Era el luchador más popular de México y por lo tanto de América Latina. Y no sólo se enfrentaba a los gladiadores más rudos del planeta: también, en el escenario de los suplementos-comic, luchaba contra las fuerzas del mal, incluyendo a una serie de terroríficos personajes del mças allá, aunque en este tipo de casos siempre contaba con la ayuda de Kira, quien en los instantes más tranquilos se le aparecía como una mujer hermosa, pero cuando la situación se ponía peliaguda se materializaba en forma de anciana que acababa de cumplir, por lo menos, doscientos años. Santo la besaba de todas maneras, porque en el fondo él pensaba que esa cara de anciana era una máscara de Kira, aunque lo más probable es que Kira se disfrazaba de muchacha bonita para no asustar ni espantar demasiado al héroe.
Lo cierto es que la lucha libre se convirtió en el espectáculo interesante y multimillonario que es en la actualidad, gracias a la pasión que los mexicanos desataron con sus personajes. Y en esa cúspide siempre estará de primero Santo, el enmascarado de plata.
Para aquellos días, hace más de cincuenta años, usaban más o menos los mismos recursos que utilizan los luchadores de la actualidad. Llamaban "blade" a la hojilla de afeitar que los luchadores escondían pegada con adhesivo a una de las muñecas. Muchos usan ese recurso todavía. Con esa hojilla se hacían cortes en la frente para sangrar de verdad. Nada de ponerse jugo de tomate. Algunos luchadores se mataron al caer sobre las sillas metálicas del público y se han seguido aporreando con ellas. La lucha libre es mentira y es verdad, como las artes escénicas, y por eso es que sigue atrapando fanáticos y en Estados Unidos es una industria tan grande que hasta venden muñecos parecidos a los luchadores más populares.
Pero ningún guerrero del ring ha sido como Santo, el enmascarado de plata.
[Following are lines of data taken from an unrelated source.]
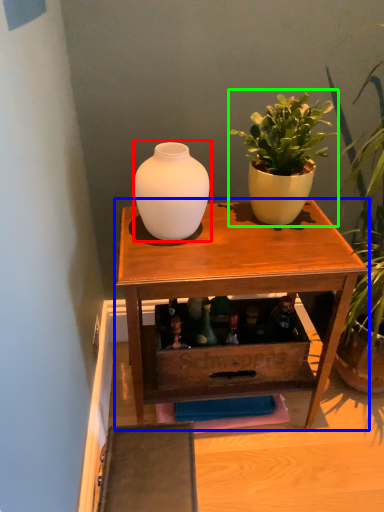 Question: Estimate the real-world distances between objects in this image. Which object is closer to vase (highlighted by a red box), table (highlighted by a blue box) or houseplant (highlighted by a green box)?

Choices:
 (A) table
 (B) houseplant

Answer: (B) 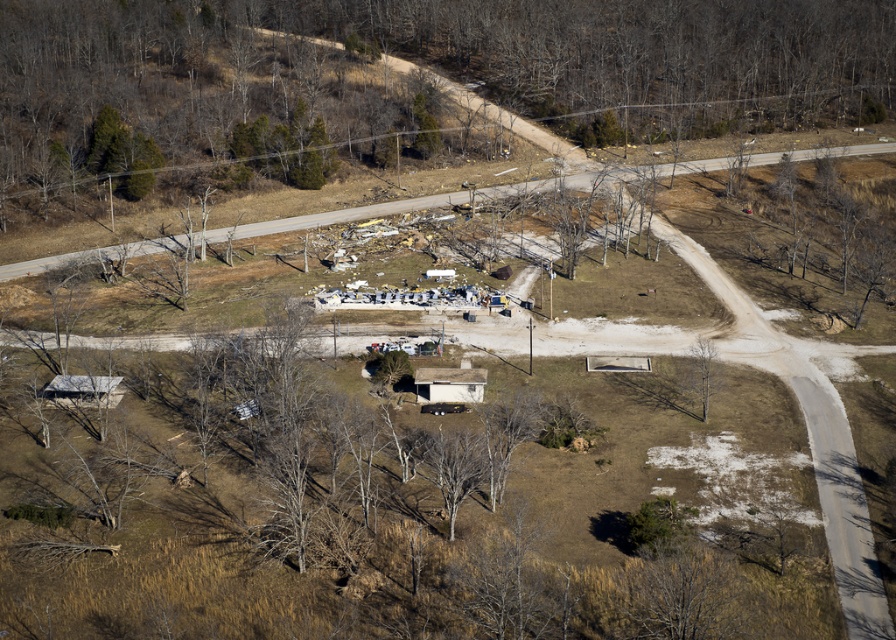 You are a bird flying over the rural area shown in the image. You want to land on the tallest tree to rest. Which tree should you choose between the bare wood tree at center and the bare wood tree at lower right?

The bare wood tree at center is bigger than the bare wood tree at lower right, so you should choose the bare wood tree at center to land on since it is taller.

You are a drone operator flying a drone over the rural area. You need to capture a photo of the green leafy tree at center without the bare wood tree at lower right blocking it. Is this possible based on their positions?

The bare wood tree at lower right is in front of the green leafy tree at center, so the drone cannot capture a clear photo of the green leafy tree at center without the bare wood tree at lower right blocking it.

You are a drone operator tasked with capturing an aerial image of a rural area. You need to ensure that the camera is pointed at the bare wood tree at lower right. Given that the drone is currently at the point marked by coordinates point (703,371), which is the location of the bare wood tree at lower right, can you confirm if the drone is already positioned correctly?

The point (703,371) marks the bare wood tree at lower right, so the drone is already positioned correctly at that point. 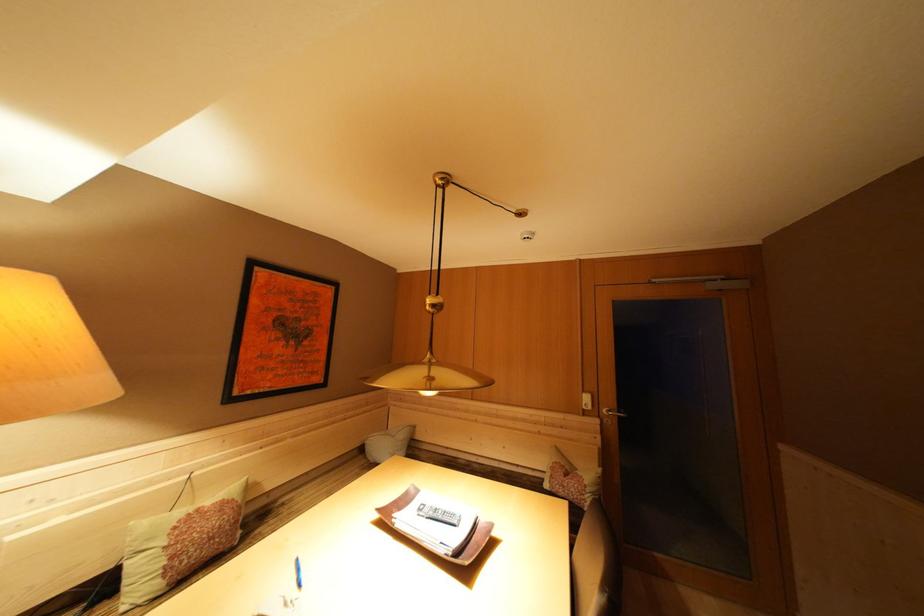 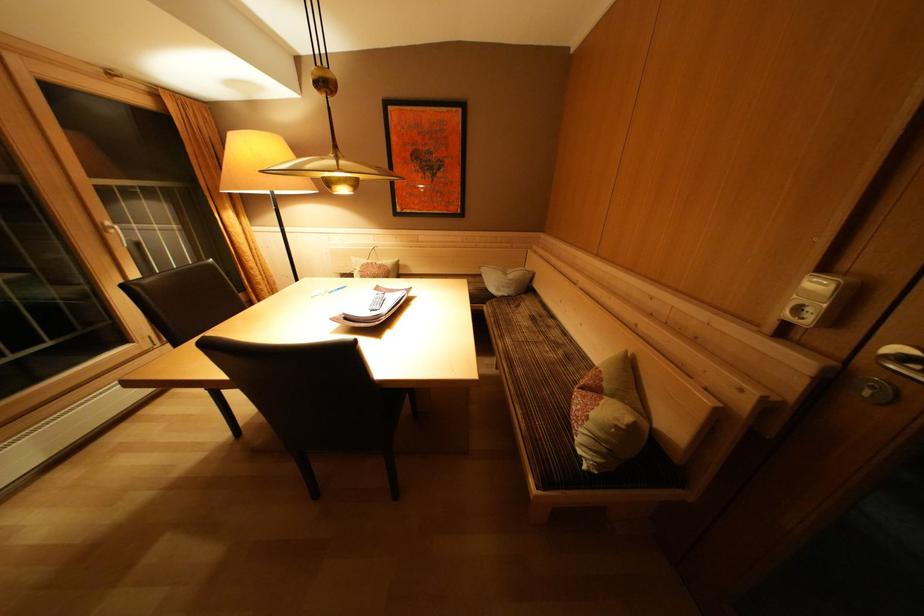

En una revista mexicana del año 1984, se reseñaba que el 5 de febrero de ese año había muerto el incansable protagonista. Se decía que un hijo suyo continuaría usando aquella máscara. El hijo del Santo. Ahí estaban todos sus amigos en el entierro del hombre. En el ataúd descansaba un difunto con su máscara plateada. No mostraban su rostro, tenían que decir, lógicamente, que parecía dormido, que su cara no había cambiado. Pero a quienes no lo sabían, le revelaron su nombre: se llamaba Rodolfo Guzmán Huerta.
-Rodolfo era buen padre…
-Buen hijo…
-Buen esposo…
-Rodolfo era un magnífico luchador…
Todo eso y más comentaban. Flotaba como un elemento raro el hecho de que lo llamaran Rodolfo. Y en el fondo de una de las tantas fotos que tomaron en Mausoleos del Angel, se hallaban entristecidos todos los luchadores con sus máscaras y los que no usaban máscaras también exponían sus gestos de dolor.
Inclusive, circuló la especie de que una mujer bellísima, vestida de blanco, miró fijamente el sepelio desde lejos. No explicaron cómo pudieron enterarse de su belleza si se mantuvo tan distante, unas quinientas tumbas más allá.
Muchos luchadores aseguraron que se trataba de Kira, pero no faltó un destroza ilusiones argumentando que Kira sólo fue un personaje ficticio y nada más.
Decirle ficticia a ella, que lo salvó tantas veces. Una mujer que debe haber llorado desconsoladamente, quinientas tumbas más allá, al enterarse de que Santo, el enmascarado de plata, se llamaba Rodolfo Guzmán Huerta y era un hombre de su casa.
Y si Kira estuvo allí, su corazón se debe haber agrietado más, al saber que la esposa de Santo, el enmascarado de plata, fue la única que mujer que pudo verle el rostro, de pasadita, en una de esas noches apasionadas.